(Dataset records)

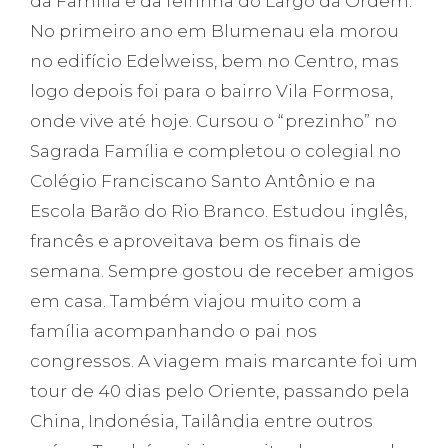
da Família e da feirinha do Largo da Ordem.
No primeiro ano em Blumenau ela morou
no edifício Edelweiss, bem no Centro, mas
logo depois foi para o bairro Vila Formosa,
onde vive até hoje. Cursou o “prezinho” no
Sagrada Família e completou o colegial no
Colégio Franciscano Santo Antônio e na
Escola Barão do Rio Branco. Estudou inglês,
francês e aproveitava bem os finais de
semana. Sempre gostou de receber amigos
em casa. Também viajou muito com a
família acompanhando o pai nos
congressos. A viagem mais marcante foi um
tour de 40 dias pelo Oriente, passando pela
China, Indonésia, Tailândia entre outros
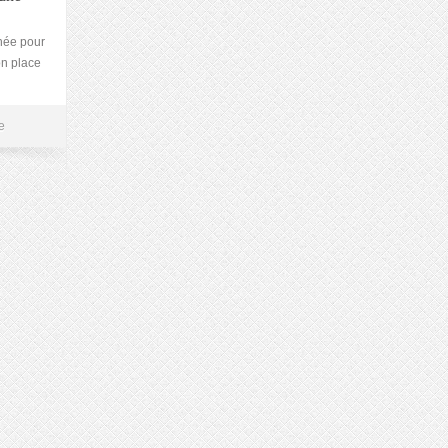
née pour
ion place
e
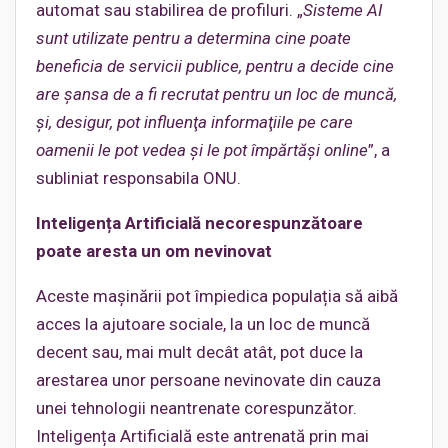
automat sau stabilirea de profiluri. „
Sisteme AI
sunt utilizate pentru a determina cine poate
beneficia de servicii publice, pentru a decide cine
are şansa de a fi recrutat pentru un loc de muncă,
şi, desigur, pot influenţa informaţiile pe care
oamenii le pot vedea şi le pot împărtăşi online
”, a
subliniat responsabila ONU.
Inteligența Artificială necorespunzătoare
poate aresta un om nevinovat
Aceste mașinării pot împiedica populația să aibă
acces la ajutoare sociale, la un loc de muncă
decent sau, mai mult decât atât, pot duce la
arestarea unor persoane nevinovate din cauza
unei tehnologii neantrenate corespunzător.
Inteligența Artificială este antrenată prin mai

(End Dataset records)
(Dataset records)

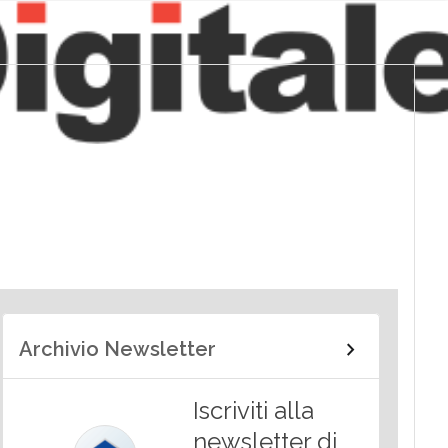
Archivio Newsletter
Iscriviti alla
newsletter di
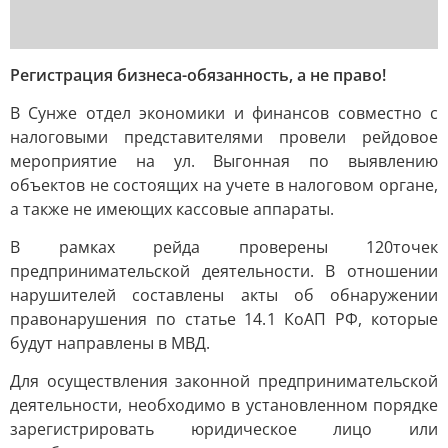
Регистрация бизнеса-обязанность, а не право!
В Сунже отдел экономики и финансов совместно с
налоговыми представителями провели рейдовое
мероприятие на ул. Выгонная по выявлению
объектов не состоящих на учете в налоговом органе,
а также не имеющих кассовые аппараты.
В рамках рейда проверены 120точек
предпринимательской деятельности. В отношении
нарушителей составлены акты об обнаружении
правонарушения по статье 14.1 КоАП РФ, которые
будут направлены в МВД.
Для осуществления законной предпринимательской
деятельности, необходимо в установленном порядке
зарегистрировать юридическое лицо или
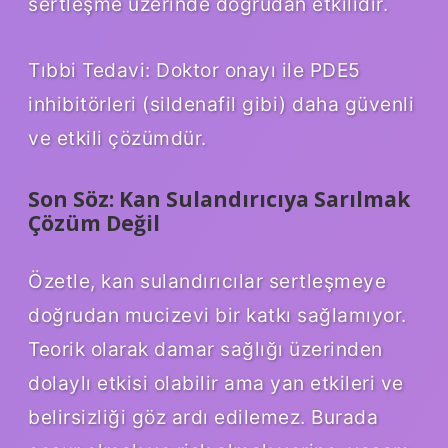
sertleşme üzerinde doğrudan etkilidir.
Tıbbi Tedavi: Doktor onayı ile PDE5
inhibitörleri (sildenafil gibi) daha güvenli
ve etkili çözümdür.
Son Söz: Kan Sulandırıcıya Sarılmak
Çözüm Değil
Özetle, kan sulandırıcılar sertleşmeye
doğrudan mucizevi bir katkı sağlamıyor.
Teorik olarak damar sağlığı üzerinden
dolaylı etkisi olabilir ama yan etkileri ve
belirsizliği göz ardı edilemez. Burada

(End Dataset records)

> [Exercise instructions] In the records above, find each line with the string "muncă" and list it.

> [Answer to this problem]
are şansa de a fi recrutat pentru un loc de muncă,
acces la ajutoare sociale, la un loc de muncă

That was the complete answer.